Ever wondered what politics looked like in India during the 1970s and 1980s? The Politician Redux by Devesh Verma has all the answers. Join Ram Mohan’s journey as he lands on the UP Public Service Commission, having been denied a cabinet position. Against the backdrop of the JP movement shaking up the Congress regime, Ram Mohan’s story unfolds amidst significant changes in Indian history.​


Read this excerpt to experience the political intrigue, societal upheaval, and relentless pursuit of power in this thrilling sequel to The Politician.

The Politician Redux
The Politician Redux || Devesh Verma


There had been signs of popular unrest and political turmoil across an enormous chunk of India, and the way it came to grow in scope and intensity was staggering. Ram Mohan was thankful to Saansadji, the Chief Minister, for sending him to the Commission. Handpicked by Indira Gandhi, no Congress CM had the resources of his own to handle a crisis of this nature. It had all begun in the state of Gujarat, this flaring up of popular rage at inflation, where, incensed at their increased mess bill, students at an engineering college assaulted a college official, and put the canteen to the torch, following it up with another bout of destruction of college property. The trouble metastasized to other educational institutions Students were baying for the sacking of the state government led by one of the most corrupt Congress leaders, Chimanbhai Patel, who had procured massive funds for the party through questionable means. That inflamed the situation on the price rise front. Then, Jayprakash Narayan, an esteemed socialist figure, decided to lend his support to the agitation in Gujarat.

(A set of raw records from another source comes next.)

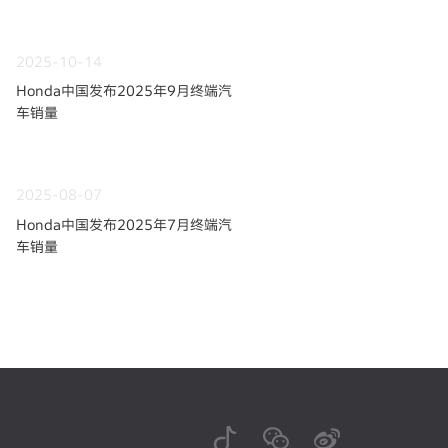
2025-10-14
Honda中国发布2025年9月终端汽
车销量
2025-08-07
Honda中国发布2025年7月终端汽
车销量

Having been associated with the freedom struggle, he had once been invited by Nehru to join his cabinet. He had declined and quietly settled down in his home state, Bihar, emerging now and again from his retirement to pick up odd causes. Soon to be known as JP, he hailed the Gujarat students’ angst, seeing it as a force that could bring about the redemption of the country from corruption infesting the Indian polity.


With the students’ anger winning public endorsement, the situation in Gujarat became one of pandemonium. Violence and vandalism were rampant. The opposition latched on to the agitation, and Indira Gandhi had had to remove the Chief Minister placing the state under President’s rule while the opposition clamoured for the dissolution of the assembly and fresh polls. She was unwilling. Forcing her hand was a fast unto death to which her old foe Desai, the tallest leader of Gujarat, had resorted. Meanwhile, students in the lawless Bihar had put together their own movement with the opposition in tow, the grievances being the same as in Gujarat: corruption, price rise unemployment.

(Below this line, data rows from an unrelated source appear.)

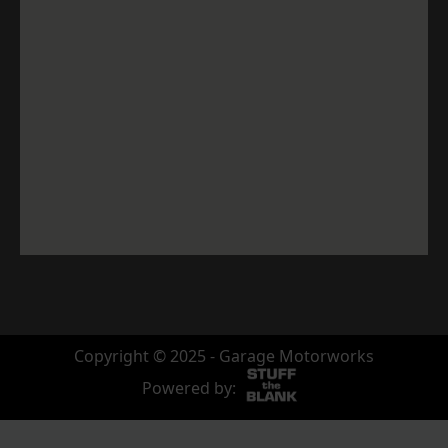
Copyright © 2025 - Garage Motorworks
Powered by: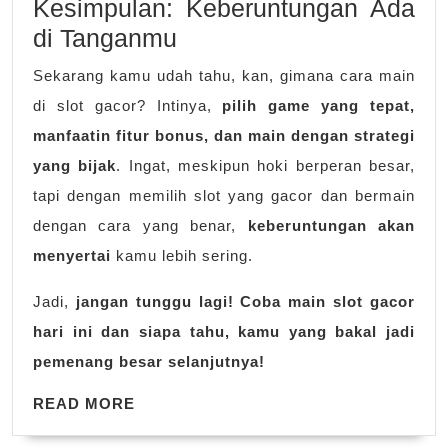
Kesimpulan: Keberuntungan Ada
di Tanganmu
Sekarang kamu udah tahu, kan, gimana cara main
di slot gacor? Intinya,
pilih game yang tepat,
manfaatin fitur bonus, dan main dengan strategi
yang bijak
. Ingat, meskipun hoki berperan besar,
tapi dengan memilih slot yang gacor dan bermain
dengan cara yang benar,
keberuntungan akan
menyertai
kamu lebih sering.
Jadi,
jangan tunggu lagi! Coba main slot gacor
hari ini dan siapa tahu, kamu yang bakal jadi
pemenang besar selanjutnya!
READ
READ MORE
MORE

With rioting, arson vandalism becoming the order of the day, Bihar was thrown into anarchy. There was also this strike by railway workers when hundreds of thousands of them stopped work, demanding pay parity with other government employees. A little prior to this twenty-day-long, debilitating strike that had to be broken up by the government, JP had agreed to take up the reins of the Movement. Sensing general discontent, he resurrected his old idea of ‘total revolution’ and, with the opposition rooting for him, took the Movement beyond his home state, appealing to people, chiefly the youth, to rise against the misrule of Indira Gandhi. In the meantime, Saansad-ji’s reputation took a knock when the Congress lost a by-election for Allahabad, the parliamentary seat from which he had resigned to become member of the state legislature.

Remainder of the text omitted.